As rains cut off humanitarian access and increase risk of the spread of disease, increased donor funding is critical to saving lives in South Sudan.
The people of South Sudan, already exposed to conflict and hunger, are this week facing a new threat – cholera. The outbreak of the highly contagious disease in Juba ahead of tomorrow’s donor pledging conference in Oslo, organised by Norway and the United Nations, demonstrates how urgently funds are needed to respond to the increasingly dire humanitarian crisis unfolding in the world’s newest nation.
Oxfam’s South Sudan country director Cecilia Milan who is in Oslo, said: “The confirmation of 138 cholera cases in Juba is a stark reminder of the multitude of risks the citizens of this country have been forced to endure since conflict broke out in December 2013. There is no question – the international community must act now to prevent a rapidly escalating food crisis – and now potentially a public health emergency – in South Sudan.”

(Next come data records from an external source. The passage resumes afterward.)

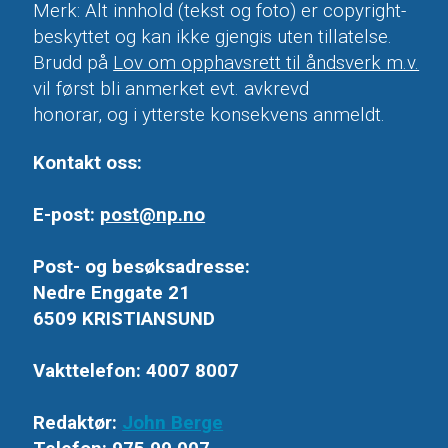
Merk: Alt innhold (tekst og foto) er copyright-
beskyttet og kan ikke gjengis uten tillatelse.
Brudd på
Lov om opphavsrett til åndsverk m.v.
vil først bli anmerket evt. avkrevd
honorar, og i ytterste konsekvens anmeldt.
Kontakt oss:
E-post:
post@np.no
Post- og besøksadresse:
Nedre Enggate 21
6509 KRISTIANSUND
Vakttelefon: 4007 8007
Redaktør:
John Berge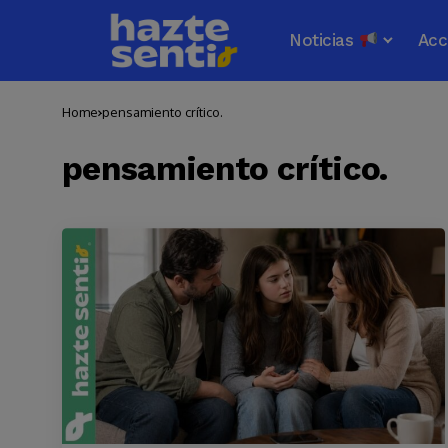
Noticias
Acc
Home
pensamiento crítico.
pensamiento crítico.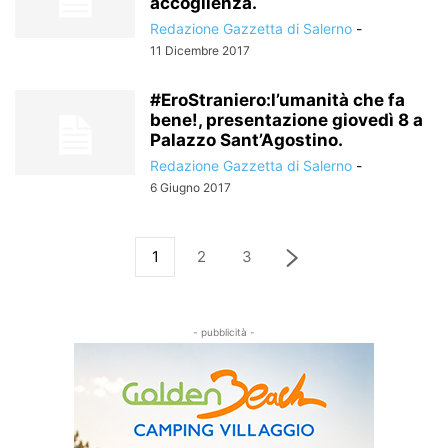
accoglienza.
Redazione Gazzetta di Salerno
-
11 Dicembre 2017
#EroStraniero:l’umanità che fa
bene!, presentazione giovedì 8 a
Palazzo Sant’Agostino.
Redazione Gazzetta di Salerno
-
6 Giugno 2017
1
2
3
- pubblicità -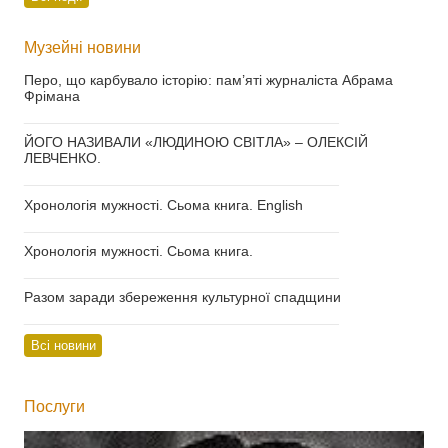
Музейні новини
Перо, що карбувало історію: пам’яті журналіста Абрама
Фрімана
___________________________________
ЙОГО НАЗИВАЛИ «ЛЮДИНОЮ СВІТЛА» – ОЛЕКСІЙ
ЛЕВЧЕНКО.
___________________________________
Хронологія мужності. Сьома книга. English
___________________________________
Хронологія мужності. Сьома книга.
___________________________________
Разом заради збереження культурної спадщини
___________________________________
Всі новини
Послуги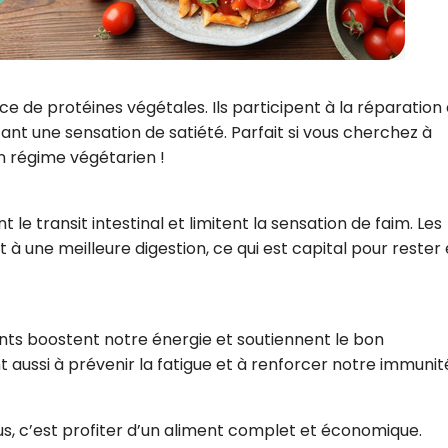
e de protéines végétales. Ils participent à la réparation 
ant une sensation de satiété. Parfait si vous cherchez à
 régime végétarien !
nt le transit intestinal et limitent la sensation de faim. Les
t à une meilleure digestion, ce qui est capital pour rester
nts boostent notre énergie et soutiennent le bon
t aussi à prévenir la fatigue et à renforcer notre immunit
us, c’est profiter d’un aliment complet et économique.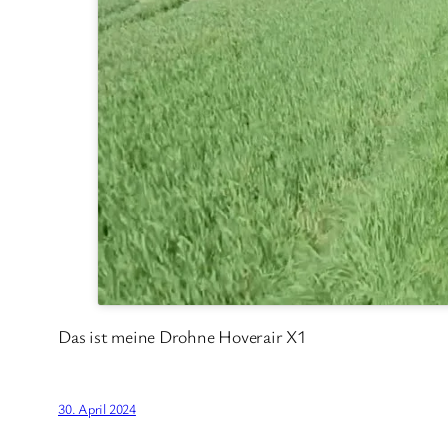
Das ist meine Drohne Hoverair X1
30. April 2024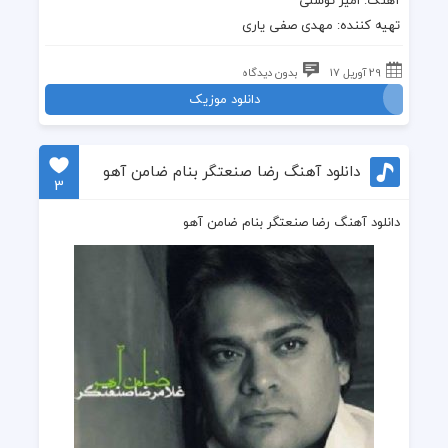
آهنگ
: امیر توسلی
تهیه کننده: مهدی صفی یاری
29 آوریل 17
بدون دیدگاه
دانلود موزیک
دانلود آهنگ رضا صنعتگر بنام ضامن آهو
3
دانلود آهنگ رضا صنعتگر بنام ضامن آهو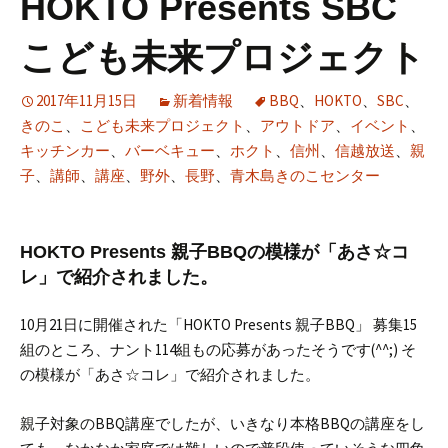
HOKTO Presents SBC
こども未来プロジェクト
2017年11月15日
新着情報
BBQ
、
HOKTO
、
SBC
、
きのこ
、
こども未来プロジェクト
、
アウトドア
、
イベント
、
キッチンカー
、
バーベキュー
、
ホクト
、
信州
、
信越放送
、
親
子
、
講師
、
講座
、
野外
、
長野
、
青木島きのこセンター
HOKTO Presents 親子BBQの模様が「あさ☆コ
レ」で紹介されました。
10月21日に開催された「HOKTO Presents 親子BBQ」
募集15
組のところ、ナント114組もの応募があったそうです(^^;)
そ
の模様が「あさ☆コレ」で紹介されました。
親子対象のBBQ講座でしたが、いきなり本格BBQの講座をし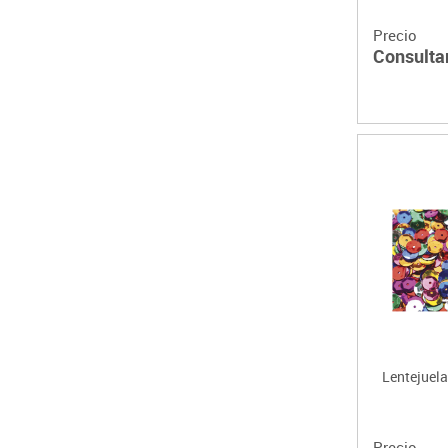
Precio
Consulta
Lentejuela
Precio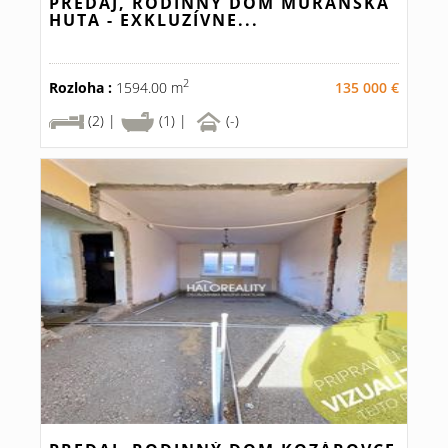
PREDAJ, RODINNÝ DOM MURÁNSKA
HUTA - EXKLUZÍVNE...
2
Rozloha :
1594.00 m
135 000 €
(2) |
(1) |
(-)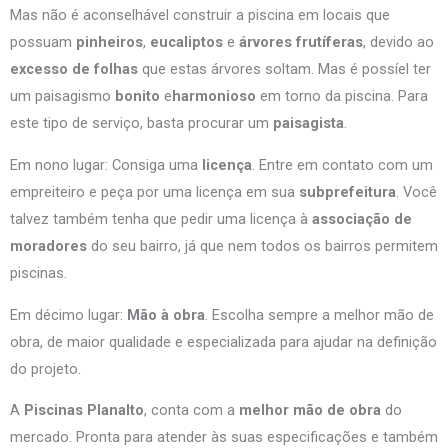
Mas não é aconselhável construir a piscina em locais que
possuam
pinheiros
,
eucaliptos
e
árvores frutíferas
, devido ao
excesso de folhas
que estas árvores soltam. Mas é possíel ter
um paisagismo
bonito
e
harmonioso
em torno da piscina. Para
este tipo de serviço, basta procurar um
paisagista
.
Em nono lugar: Consiga uma
licença
. Entre em contato com um
empreiteiro e peça por uma licença em sua
subprefeitura
. Você
talvez também tenha que pedir uma licença à
associação de
moradores
do seu bairro, já que nem todos os bairros permitem
piscinas.
Em décimo lugar:
Mão à obra
. Escolha sempre a melhor mão de
obra, de maior qualidade e especializada para ajudar na definição
do projeto.
A
Piscinas Planalto
, conta com a
melhor mão de obra
do
mercado. Pronta para atender às suas especificações e também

Cholera is spread through contaminated water, human interaction and unclean food, so the often overcrowded urban, camp and settlement areas are most at risk. If untreated, the highly contagious disease can have up to a 50 percent fatality rate, but if treated, this is dramatically reduced to less than 1 percent. Prevention and treatment measures are simple, but with aid budgets for South Sudan already desperately underfunded, lives stand to be lost because responders lack the funds they need to react rapidly to this outbreak.
Milan said: “The people of South Sudan have already suffered too much – so many lives have been lost to conflict and so many more stand to be lost due to hunger. We can’t morally sit by and watch a public health crisis take additional lives in South Sudan. The humanitarian responders stand ready to do what is needed to avert a hunger and disease catastrophe in South Sudan. But we need donors to stand behind us and give vital funding to enable us to carry out our work.”
The UN has revised its appeal for South Sudan, which now stands at 1.8 billion USD until December 2014. Currently, only 515 million USD has been received. The UN has projected that by December, 4 million people will go hungry, 7 million will be in need of some form of humanitarian assistance, 1.5 million will be displaced within South Sudan, and over 850,000 will have fled to neighbouring countries.
In addition to asking donors to pledge funds at the Oslo conference, Oxfam is calling on the public to donate generously to this emergency appeal.
The Oslo conference centres around four core areas: humanitarian access, protection of civilians, regional response for refugees, and the resources required to adequately respond. If all four of these areas are not addressed within the coming months, the victims of this conflict risk being pushed into hunger crisis of catastrophic proportions. With the onset of the rainy season, roads and rivers become impassable, making access to affected communities almost impossible and creating perfect conditions for further spread of disease.
Donor countries and regional neighbours must also use their diplomatic channels to ensure the current ceasefire holds, for without an end to the conflict, conditions will only worsen, pushing thousands more from their homes and hindering the provision of life-saving humanitarian aid.
Oxfam has so far helped over 180,000 people in South Sudan and 63,000 in Uganda, working to prevent outbreaks of communicable diseases by providing access to clean water and sanitation, and providing household items such as mosquito nets, blankets, cook stoves and charcoal for cooking. Oxfam also supports peace building initiatives in communities where it is working, both in South Sudan and Uganda. It plans to expand its work to help many more but needs to find the funds to do so.
In response to the cholera outbreak in Juba, Oxfam is building latrines (only 15 percent of people in South Sudan have access to latrines), providing buckets, treating water, mobilising communities to collect garbage and communicating good hygiene practices to these communities to reduce the spread of the disease. With a quick response, it is hoped that the outbreak can be contained.